“I’ll be ridin’ out at first light. I need to see the damage for meself,” he continued.
She seemed to hesitate. “And me?”
Rowan went still. “What of ye?”
“What do ye expect me to do while ye’re gone?”
The question hung heavily between them.
He had not considered it before. The keep would run as it always had. Morag would manage the household, the men would care for the land, and Sorcha…
What do I expect her to do?
The answer came too quickly.
Nothing.
And that was a failing he found hard to ignore.
He exhaled slowly, forcing himself to retreat even as something primal urged him closer.
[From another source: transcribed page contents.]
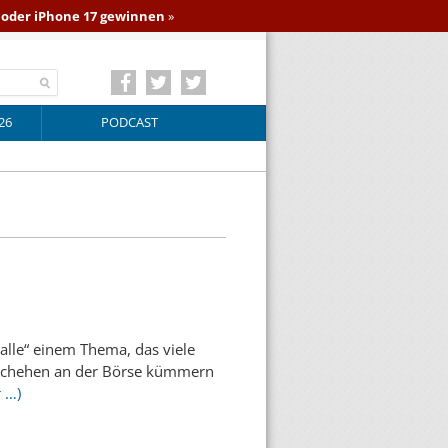
o oder iPhone 17 gewinnen
»
26
PODCAST
alle“ einem Thema, das viele
eschehen an der Börse kümmern
 …)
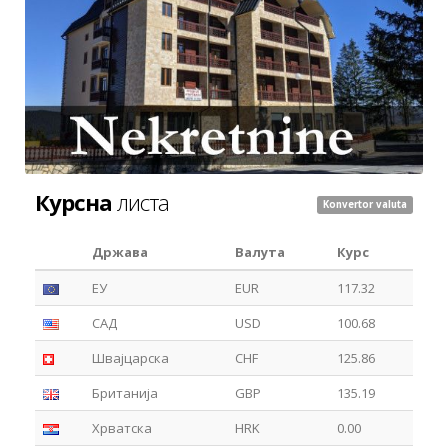
Курсна
листа
Konvertor valuta
Држава
Валута
Курс
ЕУ
EUR
117.32
САД
USD
100.68
Швајцарска
CHF
125.86
Британија
GBP
135.19
Хрватска
HRK
0.00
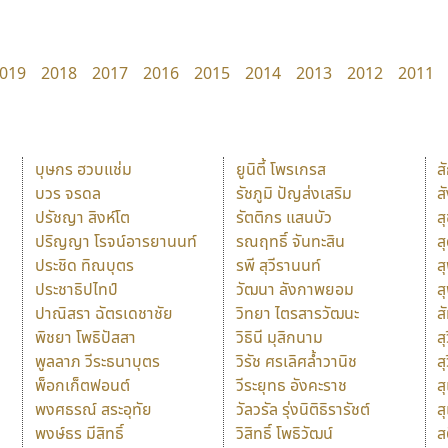
019
2018
2017
2016
2015
2014
2013
2012
2011
บุษกร ฮวบแช่ม
ยูนิตี้ โพรเกรส
ส
บวร จรดล
รัชภูมิ ปัญส่งเสริม
ส
ปรัชญา สิงห์โต
รัตติกร แสนบัว
ส
ปริญญา โรจน์อารยานนท์
รณฤทธิ์ จันทะสิน
ส
ประชิด ทิณบุตร
รพี สุวีรานนท์
ส
ประชาธิปไทป์
วัฒนา ลังกาพยอม
ส
ปาณิสรา ฉัตรเดชาชัย
วิทยา ไตรสารวัฒนะ
ส
พิชยา โพธิปัสสา
วิธินี มุสิกนาม
สุ
พูลลาภ วีระธนาบุตร
วิรัช ศรเลิศล้ำวานิช
ส
พ็อกเก็ตฟอนต์
วีระยุทธ อังคะราช
ส
พงศธรณ์ สระอุทัย
วัลวรัล รุ่งนิติธิรารัชต์
ส
พงษ์ธร มีสิทธิ์
วิสิทธิ์ โพธิวัฒน์
ส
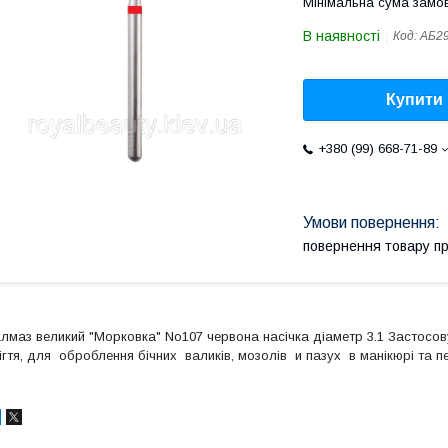
Мінімальна сума замов
В наявності
Код:
АБ2
Купити
+380 (99) 668-71-89
повернення товару п
лмаз великий "Морковка" No107 червона насічка діаметр 3.1 Застосову
ігтя,
для оброблення бічних валиків, мозолів и пазух в манікюрі та п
The way Sorcha held his gaze made his blood run hotter than it had any right to. He didn’t trust himself to stay near her, not when the pull in his chest was so sharp.
CHAPTER EIGHTEEN
Sorcha held his gaze as the silence stretched between them. She was surprised that his usual unreadable expression was now one of hesitation.
“Elspeth,” he said at last. “She’ll be lookin’ for me when I’m gone.”
Of course. What else would he say? That I’d ride with him? That I have a place beside him?
She sighed at her foolish thoughts.
“Stay with her,” he continued, more deliberate now. “See that she’s nae left to run wild through the keep. Morag will have enough to manage as it is.”
“Ye’ve nothin’ to worry about,” she replied. “She’ll be cared for.”
She shouldn’t have expected anything more from him, but her heart sank all the same.
He didn’t say another word as he crossed to the table, his attention now focused on the maps spread across it.
For several seconds, she waited, half believing he might say something more. Something that belonged to them as husband and wife, rather than Laird and subject. But nothing came. Instead, he just stared at her in a way that made her skin prickle.
She sighed with indignation, walking toward the door.
It would have been easy to leave. To step out and return to the safety of distance, to let the night pass as the others had. That would have been the wiser choice. But her hand refused to pull the door open, her knuckles white from her grip.
The past days pressed in all at once. The waiting. The silence. The words he had spoken and left unanswered. The way he came close only to withdraw again, as though he were testing her.
“It has been three days,” she said, still facing the door. The strain in her voice was obvious. “Three days of words spoken and nae kept, of ye nae wantin’ me in yer bed.”
Steadying herself as best as she could, she continued to speak, but she could not bring herself to face him.
“I ken what yer duties are. I ken what it means to carry them. But I willnae be treated as though I am to stand idle and wait for ye without so much as a word. If ye shut me out completely, the servants will start to talk. Yer council will start to talk. And their whispers will soon turn into doubts about the strength of this marriage… and the strength of this alliance.”
Her words were met with silence. He did not interrupt or correct her. It settled over her like confirmation, one that sat heavy in her chest.
Her thoughts turned inward before she could stop them, bitter and unforgiving.